— ACTIVITY —
Count the lines in the listing below that contain the word "nicht" and report that number alone.
☆ ☆ ☆
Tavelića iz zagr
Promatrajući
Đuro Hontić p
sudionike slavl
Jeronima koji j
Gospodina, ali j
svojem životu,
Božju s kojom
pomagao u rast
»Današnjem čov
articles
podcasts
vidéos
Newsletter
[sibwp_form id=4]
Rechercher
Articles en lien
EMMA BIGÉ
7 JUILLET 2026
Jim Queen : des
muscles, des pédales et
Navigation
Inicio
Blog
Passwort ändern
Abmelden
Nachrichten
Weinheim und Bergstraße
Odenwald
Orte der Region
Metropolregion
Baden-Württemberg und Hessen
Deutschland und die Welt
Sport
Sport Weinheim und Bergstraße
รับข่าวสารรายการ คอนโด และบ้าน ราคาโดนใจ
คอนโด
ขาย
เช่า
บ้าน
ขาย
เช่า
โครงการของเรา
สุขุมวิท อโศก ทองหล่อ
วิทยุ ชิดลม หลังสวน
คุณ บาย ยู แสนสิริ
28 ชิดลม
☆ ☆ ☆
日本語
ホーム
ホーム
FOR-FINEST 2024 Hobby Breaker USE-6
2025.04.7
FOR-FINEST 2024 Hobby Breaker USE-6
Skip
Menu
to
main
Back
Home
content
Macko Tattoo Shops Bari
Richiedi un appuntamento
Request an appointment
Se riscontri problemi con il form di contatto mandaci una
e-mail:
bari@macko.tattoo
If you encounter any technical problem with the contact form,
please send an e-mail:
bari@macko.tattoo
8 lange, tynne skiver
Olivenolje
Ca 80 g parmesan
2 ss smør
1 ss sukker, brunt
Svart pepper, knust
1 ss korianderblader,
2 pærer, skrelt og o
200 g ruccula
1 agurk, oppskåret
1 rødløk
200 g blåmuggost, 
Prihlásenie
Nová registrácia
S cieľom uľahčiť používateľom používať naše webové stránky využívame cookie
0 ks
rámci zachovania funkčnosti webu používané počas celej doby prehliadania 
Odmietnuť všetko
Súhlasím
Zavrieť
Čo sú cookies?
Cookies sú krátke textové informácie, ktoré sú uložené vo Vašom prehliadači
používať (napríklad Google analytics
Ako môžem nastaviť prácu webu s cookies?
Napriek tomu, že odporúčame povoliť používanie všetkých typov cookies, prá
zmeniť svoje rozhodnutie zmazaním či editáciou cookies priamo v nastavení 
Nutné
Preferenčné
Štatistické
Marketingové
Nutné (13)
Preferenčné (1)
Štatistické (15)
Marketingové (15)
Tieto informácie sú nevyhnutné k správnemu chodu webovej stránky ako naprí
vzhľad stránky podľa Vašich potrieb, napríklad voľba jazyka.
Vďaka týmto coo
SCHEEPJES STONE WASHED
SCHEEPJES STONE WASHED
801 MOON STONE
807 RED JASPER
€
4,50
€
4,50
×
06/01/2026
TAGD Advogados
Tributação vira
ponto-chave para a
☆ ☆ ☆
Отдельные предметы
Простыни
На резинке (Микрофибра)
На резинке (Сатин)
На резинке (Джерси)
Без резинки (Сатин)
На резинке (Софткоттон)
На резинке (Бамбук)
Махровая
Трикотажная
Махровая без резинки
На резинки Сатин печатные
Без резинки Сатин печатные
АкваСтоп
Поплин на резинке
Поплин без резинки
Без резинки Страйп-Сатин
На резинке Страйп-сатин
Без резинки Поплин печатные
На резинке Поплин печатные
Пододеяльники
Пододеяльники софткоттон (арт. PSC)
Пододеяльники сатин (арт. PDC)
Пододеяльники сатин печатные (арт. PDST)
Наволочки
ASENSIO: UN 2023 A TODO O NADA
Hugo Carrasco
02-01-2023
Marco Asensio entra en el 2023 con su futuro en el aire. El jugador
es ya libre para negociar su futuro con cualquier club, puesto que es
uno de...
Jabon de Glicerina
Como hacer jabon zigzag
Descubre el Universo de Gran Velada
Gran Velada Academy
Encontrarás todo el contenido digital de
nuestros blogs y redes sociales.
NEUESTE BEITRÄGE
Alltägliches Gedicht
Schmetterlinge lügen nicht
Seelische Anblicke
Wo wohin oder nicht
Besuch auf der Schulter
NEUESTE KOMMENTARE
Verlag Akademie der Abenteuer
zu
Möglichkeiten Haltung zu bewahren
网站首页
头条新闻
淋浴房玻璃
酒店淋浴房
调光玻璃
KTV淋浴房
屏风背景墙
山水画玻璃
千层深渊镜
☆ ☆ ☆
— TASK RESPONSE —
2